Exercise objective :: Before repeating the entries below, strip out every picture and keep all else as it is.

Data supplied ::
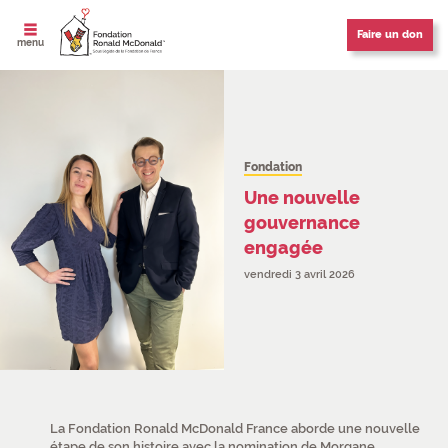
Faire un don
ouvrir le
menu
Fondation
Une nouvelle
gouvernance
engagée
vendredi 3 avril 2026
La Fondation Ronald McDonald France aborde une nouvelle
étape de son histoire avec la nomination de Morgane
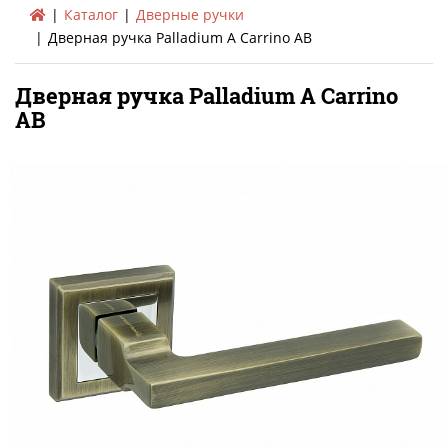
Каталог
Дверные ручки
Дверная ручка Palladium A Carrino AB
Дверная ручка Palladium A Carrino
AB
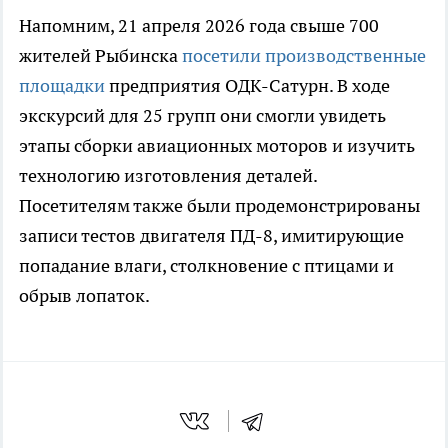
Напомним, 21 апреля 2026 года свыше 700
жителей Рыбинска
посетили производственные
площадки
предприятия ОДК-Сатурн. В ходе
экскурсий для 25 групп они смогли увидеть
этапы сборки авиационных моторов и изучить
технологию изготовления деталей.
Посетителям также были продемонстрированы
записи тестов двигателя ПД-8, имитирующие
попадание влаги, столкновение с птицами и
обрыв лопаток.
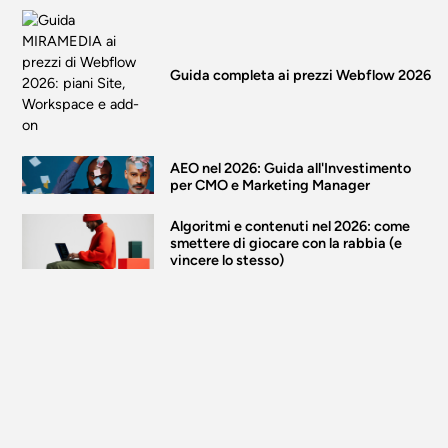
Guida completa ai prezzi Webflow 2026
AEO nel 2026: Guida all'Investimento
per CMO e Marketing Manager
Algoritmi e contenuti nel 2026: come
smettere di giocare con la rabbia (e
vincere lo stesso)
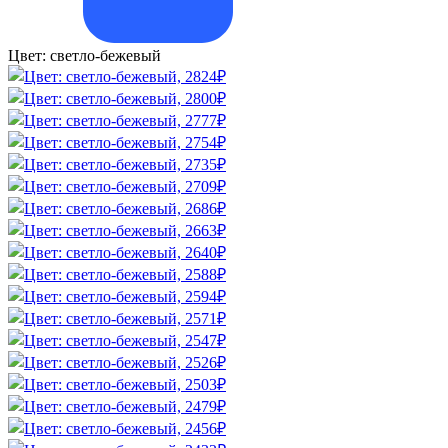
Цвет:
светло-бежевый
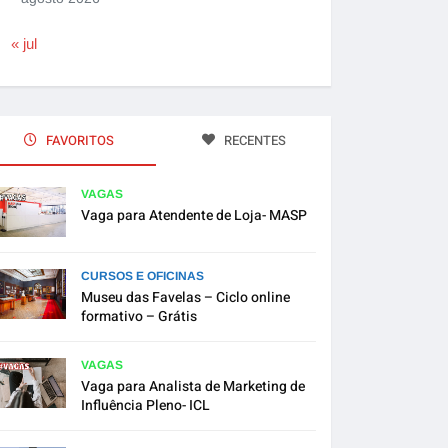
« jul
FAVORITOS
RECENTES
VAGAS
Vaga para Atendente de Loja- MASP
CURSOS E OFICINAS
Museu das Favelas – Ciclo online
formativo – Grátis
VAGAS
Vaga para Analista de Marketing de
Influência Pleno- ICL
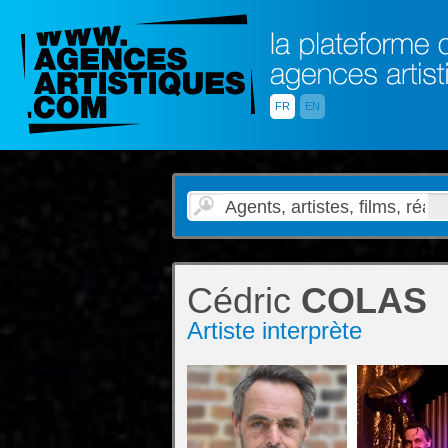
FR
EN
Cédric
COLAS
Artiste interprète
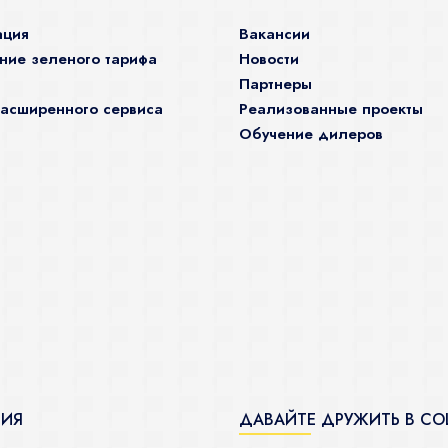
ация
Вакансии
ие зеленого тарифа
Новости
Партнеры
асширенного сервиса
Реализованные проекты
Обучение дилеров
ЦИЯ
ДАВАЙТЕ ДРУЖИТЬ В СО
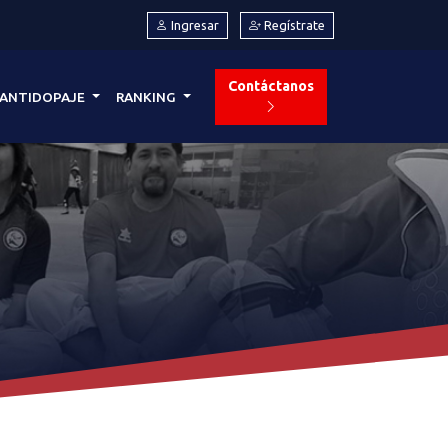
Ingresar
Regístrate
Contáctanos
ANTIDOPAJE
RANKING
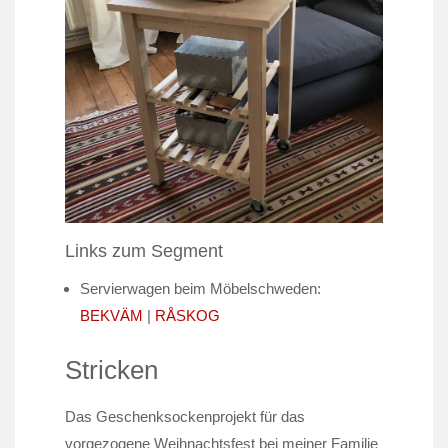
Links zum Segment
Servierwagen beim Möbelschweden:
BEKVÄM
|
RÅSKOG
Stricken
Das Geschenksockenprojekt für das
vorgezogene Weihnachtsfest bei meiner Familie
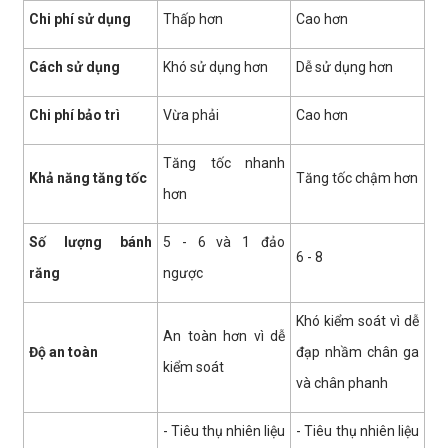
Chi phí sử dụng
Thấp hơn
Cao hơn
Cách sử dụng
Khó sử dụng hơn
Dễ sử dụng hơn
Chi phí bảo trì
Vừa phải
Cao hơn
Tăng tốc nhanh
Khả năng tăng tốc
Tăng tốc chậm hơn
hơn
Số lượng bánh
5 - 6 và 1 đảo
6 - 8
răng
ngược
Khó kiểm soát vì dễ
An toàn hơn vì dễ
Độ an toàn
đạp nhầm chân ga
kiểm soát
và chân phanh
- Tiêu thụ nhiên liệu
- Tiêu thụ nhiên liệu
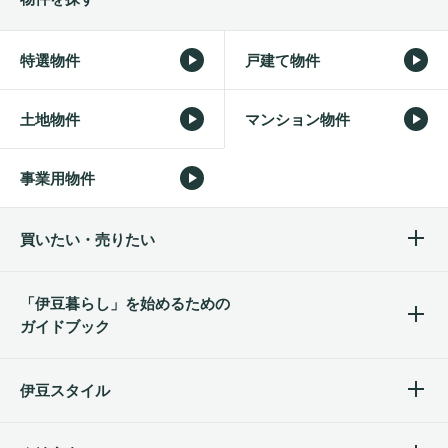
特選物件
戸建て物件
土地物件
マンション物件
事業用物件
買いたい・売りたい
「伊豆暮らし」を始めるため
の
ガイドブック
伊豆スタイル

Answer section ::
Faire un don
ouvrir le
menu
Fondation
Une nouvelle
gouvernance
engagée
vendredi 3 avril 2026
La Fondation Ronald McDonald France aborde une nouvelle
étape de son histoire avec la nomination de Morgane
Каталог
Дверные ручки
Дверная ручка Palladium A Carrino AB
Дверная ручка Palladium A Carrino
AB
Напомним, 21 апреля 2026 года свыше 700
жителей Рыбинска
посетили производственные
площадки
предприятия ОДК-Сатурн. В ходе
экскурсий для 25 групп они смогли увидеть
этапы сборки авиационных моторов и изучить
технологию изготовления деталей.
Посетителям также были продемонстрированы
записи тестов двигателя ПД-8, имитирующие
попадание влаги, столкновение с птицами и
обрыв лопаток.
Guida completa ai prezzi Webflow 2026
AEO nel 2026: Guida all'Investimento
per CMO e Marketing Manager
Algoritmi e contenuti nel 2026: come
smettere di giocare con la rabbia (e
vincere lo stesso)
Цвет:
светло-бежевый
« jul
FAVORITOS
RECENTES
VAGAS
Vaga para Atendente de Loja- MASP
CURSOS E OFICINAS
Museu das Favelas – Ciclo online
formativo – Grátis
VAGAS
Vaga para Analista de Marketing de
Influência Pleno- ICL
FR
EN
Cédric
COLAS
Artiste interprète
ация
Вакансии
ие зеленого тарифа
Новости
Партнеры
асширенного сервиса
Реализованные проекты
Обучение дилеров
ЦИЯ
ДАВАЙТЕ ДРУЖИТЬ В СО
Ingresar
Regístrate
Contáctanos
ANTIDOPAJE
RANKING
Links zum Segment
Servierwagen beim Möbelschweden:
BEKVÄM
|
RÅSKOG
Stricken
Das Geschenksockenprojekt für das
vorgezogene Weihnachtsfest bei meiner Familie
Chi phí sử dụng
Thấp hơn
Cao hơn
Cách sử dụng
Khó sử dụng hơn
Dễ sử dụng hơn
Chi phí bảo trì
Vừa phải
Cao hơn
Tăng tốc nhanh
Khả năng tăng tốc
Tăng tốc chậm hơn
hơn
Số lượng bánh
5 - 6 và 1 đảo
6 - 8
răng
ngược
Khó kiểm soát vì dễ
An toàn hơn vì dễ
Độ an toàn
đạp nhầm chân ga
kiểm soát
và chân phanh
- Tiêu thụ nhiên liệu
- Tiêu thụ nhiên liệu
特選物件
戸建て物件
土地物件
マンション物件
事業用物件
買いたい・売りたい
「伊豆暮らし」を始めるため
の
ガイドブック
伊豆スタイル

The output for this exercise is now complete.